I used this approach from Josh Starmer’s StatQuest YouTube video. Check out his machine learning videos on YouTube; they are the best source for learning it.

colnames(data) <- c(
  "age",
  "sex",# 0 = female, 1 = male
  "cp", # chest pain 
  # 1 = typical angina, 
  # 2 = atypical angina, 
  # 3 = non-anginal pain, 
  # 4 = asymptomatic
  "trestbps", # resting blood pressure (in mm Hg)

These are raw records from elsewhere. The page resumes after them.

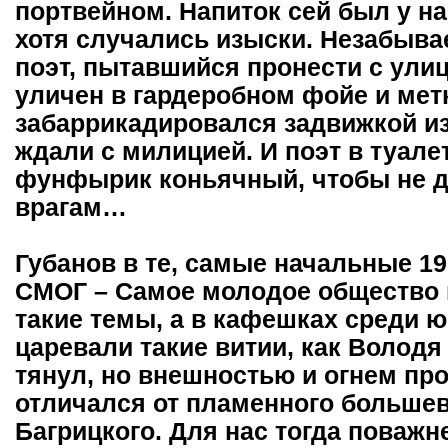
портвейном. Напиток сей был у н
хотя случались изыски. Незабывае
поэт, пытавшийся пронести с ули
уличен в гардеробном фойе и метн
забаррикадировался задвижкой из
ждали с милицией. И поэт в туале
фунфырик коньячный, чтобы не д
врагам…
Губанов в те, самые начальные 19
СМОГ – Самое молодое общество г
такие темы, а в кафешках среди
царевали такие витии, как Володя
тянул, но внешностью и огнем пр
отличался от пламенного большев
Багрицкого. Для нас тогда поважн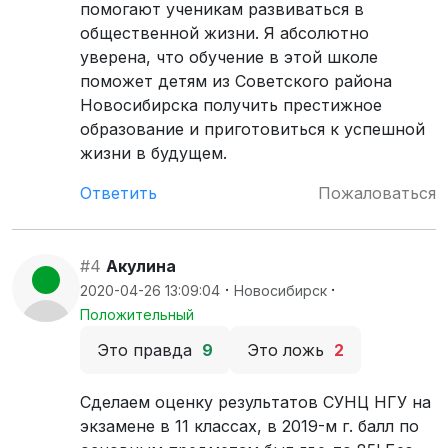
помогают ученикам развиваться в
общественной жизни. Я абсолютно
уверена, что обучение в этой школе
поможет детям из Советского района
Новосибирска получить престижное
образование и приготовиться к успешной
жизни в будущем.
Ответить
Пожаловаться
#4
Акулина
·
·
2020-04-26 13:09:04
Новосибирск
Положительный
Это правда
9
Это ложь
2
Сделаем оценку результатов СУНЦ НГУ на
экзамене в 11 классах, в 2019-м г. балл по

  "chol", # serum cholestoral in mg/dl
  "fbs",  # fasting blood sugar if less than 120 mg/dl, 1 = TRUE, 0 = FALSE
  "restecg", # resting electrocardiographic results
  # 1 = normal
  # 2 = having ST-T wave abnormality
  # 3 = showing probable or definite left ventricular hypertrophy
  "thalach", # maximum heart rate achieved
  "exang",   # exercise induced angina, 1 = yes, 0 = no
  "oldpeak", # ST depression induced by exercise relative to rest
  "slope", # the slope of the peak exercise ST segment 
  # 1 = upsloping 
  # 2 = flat 
  # 3 = downsloping 
  "ca", # number of major vessels (0-3) colored by fluoroscopy
  "thal", # this is short of thalium heart scan
  # 3 = normal (no cold spots)
  # 6 = fixed defect (cold spots during rest and exercise)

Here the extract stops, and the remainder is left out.